Do we need to educate the professionals?

Do we need to educate the professionals?

www.nationalpainreport.com/do-we-need-to-educate-the-professionals-8836437.html

Some professionals claim to be “experts”; however, few are experts in the entire scope of their chosen field of study. Most likely they will end up being “specialists” in certain subsets of their profession. Either because they have become interested in one or more subsets, or that is where there is a need to provide services.

Has anyone noticed that there are seemingly endless array of personal injury attorneys appearing on TV, offering to sue someone because someone has gotten injured or died?

Most seem to focus on trucking/vehicles accidents, nursing home neglect, and other areas where there is some entity with a “deep pocket” to sue.

I have heard or read from countless chronic pain patients, about them contacting an attorney to sue over patient abuse/neglect/discrimination – and all have been turned down.

They are being turned down because in our legal system, the “value of life” of a person who is handicapped/disabled, elderly, unemployable, retired, is about the same as the value of the family pet… nearly ZERO. Likewise, if a law firm did take such a case, most states have a rather low cap on settlements… To a point where there is no financial upside for the law firm for winning the case.

But the “the times they are a changing”… An increasing number of various healthcare entities are seemingly taking it upon themselves to practice medicine.
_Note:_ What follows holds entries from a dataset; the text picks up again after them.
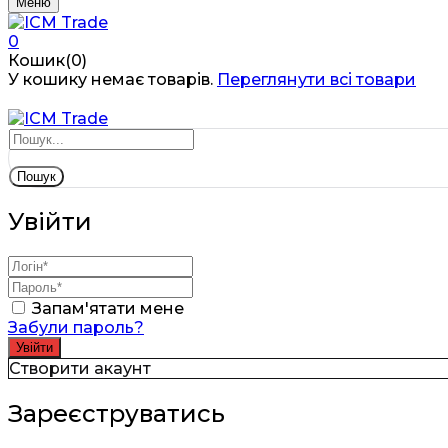
Меню
0
Кошик(0)
У кошику немає товарів.
Переглянути всі товари
Пошук
Увійти
Запам'ятати мене
Забули пароль?
Створити акаунт
Зареєструватись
Some of those entities are insurance companies, PBM’s, large hospital corporations, chain pharmacies and other such entities.

They are creating edicts that their employed prescribers, pharmacists and others are to limit/restrict controlled medications – regardless of what the patient’s personal prescriber deems necessary.

Beside attempting practicing medicine without a license, they are discriminating against a protected class of people under the Americans with Disability Act, Civil Rights Act and numerous other legal issues.

What do these healthcare businesses have in common with the entities that these personal injury attorney normally sue?  DEEP POCKETS!!!

Now is the time for chronic pain patients to start contacting law firms and point out to them – EDUCATE THEM… all the patient abuse, neglect and discrimination that is going on at the hands of these corporate entities that are called “healthcare companies” – and individually these companies are harming hundreds, thousands or tens of thousands of chronic pain patients.

With 20 to 30 million intractable chronic pain patients in our country, the total number of patients being affected is really not known. All we know is that whatever the number is today, it is GROWING.

OR… you can keeping contacting President Trump, members of Congress, signing petitions and creating hundreds of Facebook pages… and how has that been working for you?

 

8 Responses

  1. Is this where a class action suit might be applied to the CDC or DEA for practicing Medicine without a license or without seeing the patient, in view of long standing beneficial treatments?

  2. Thank you, I was hoping to find what were before fragments and feelings regarding this subject tied together.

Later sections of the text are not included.